Which brings me to what’s missing.
This plan is fabulous for stemming the surge over the next one to three months – when rapid tests get on shelves, when vaccines start to take effect. The provisions for treatment of the sick, and for helping overwhelmed health care staff, will be helpful today. But what else should we be doing in the meantime?
I wanted to hear more about masks and hear something about ventilation. These are critically important, easy, and too-often-overlooked techniques for stopping the spread of SARS-CoV-2. As virologist Ian Mackay’s “Swiss Cheese Model” of Covid-19 transmission shows, we can’t rely on just one thing – and air quality and air filtration are a critically important part of prevention.

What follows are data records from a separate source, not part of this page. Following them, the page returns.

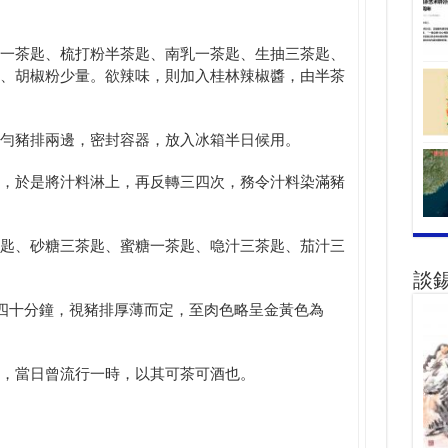
一茶匙、梳打粉半茶匙、南乳一茶匙、生抽三茶匙、
、胡椒粉少量。欲辣味，則加入桂林辣椒醬，由半茶
勻豬排兩邊，密封容器，放入冰箱半日候用。
，於是將汁料淋上，再反轉三四次，務令汁料染滿豬
匙、砂糖三茶匙、蜜糖一茶匙、喼汁三茶匙、茄汁三
談
至四十分鐘，視豬排厚薄而定，至肉色略呈金黃色為
，當日曾流行一時，以其可茶可酒也。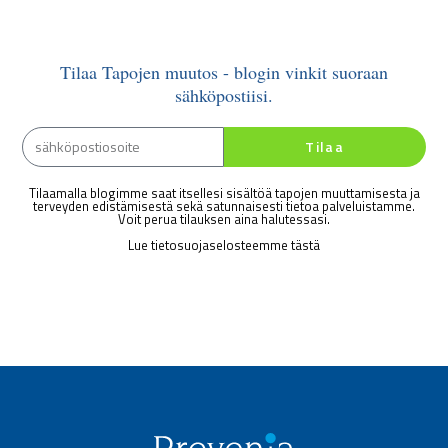
Tilaa Tapojen muutos - blogin vinkit suoraan
sähköpostiisi.
Tilaa
Tilaamalla blogimme saat itsellesi sisältöä tapojen muuttamisesta ja
terveyden edistämisestä sekä satunnaisesti tietoa palveluistamme.
Voit perua tilauksen aina halutessasi.
Lue tietosuojaselosteemme tästä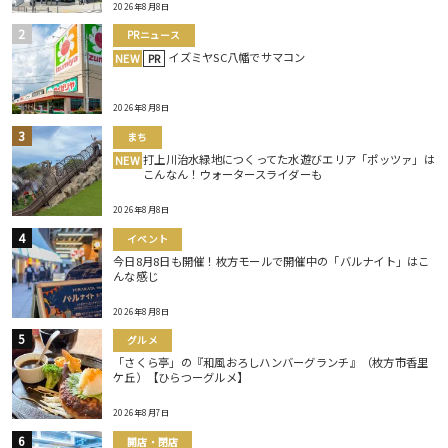
2026年8月8日
PRニュース
イズミヤSC八幡でサマコン
NEW
PR
2026年8月8日
まち
打上川治水緑地につくってた水遊びエリア「ポッツァ」は
NEW
こんなん！ウォータースライダーも
2026年8月8日
イベント
今日8月8日も開催！枚方モールで開催中の「バルナイト」はこ
んな感じ
2026年8月8日
グルメ
「さくら亭」の『和風おろしハンバーグランチ』（枚方市香里
ケ丘）【ひらつーグルメ】
2026年8月7日
開店・閉店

I wanted to hear about how the administration will shift its strategy on community-centered outreach, with an eye to reducing disparities. Vaccine mandates help, but if we really want to address equity, we need more. This includes commitments to get workers sick time if they feel crummy the day after their shot, transportation to and from appointments, community-led efforts to understand and overcome common barriers to vaccination. The administration has talked about the “equity lens,” but this is where the rubber hits the road. Whatever the reason for someone’s distrust of a vaccine – politics, our health care system’s history of anti-Black racism, or belief in misinformation read on the internet – mandates alone won’t overcome it.
And I wanted to hear about messaging. I want the US Centers for Disease Control and Prevention (CDC) to update its guidelines for workers, for schools and for testing. I want our government to double down on the surgeon general’s call to combat misinformation and disinformation about this virus and its treatment. And while we’re at it, I want the administration to drop the phrase “pandemic of the unvaccinated!” We need plain, consistent, non-judgmental messaging for everyday Americans.
Finally, I wanted to hear about high-quality data. We are still operating in a data desert, which limits our ability to respond effectively to this or future variants. A commitment from the federal government to creating and sharing good data on school transmission, breakthrough cases and more is needed.
Like many of us, I am so frustrated by where we are in this pandemic. The virus will create variants; but the variants don’t necessarily need to create surges. Like many others, I have been waiting to see more leadership from the Biden-Harris administration on our Covid-19 response. Thursday afternoon, for the first time in months, we saw what “more” could look like.
Was it everything I hoped for? No. But I’ll take it.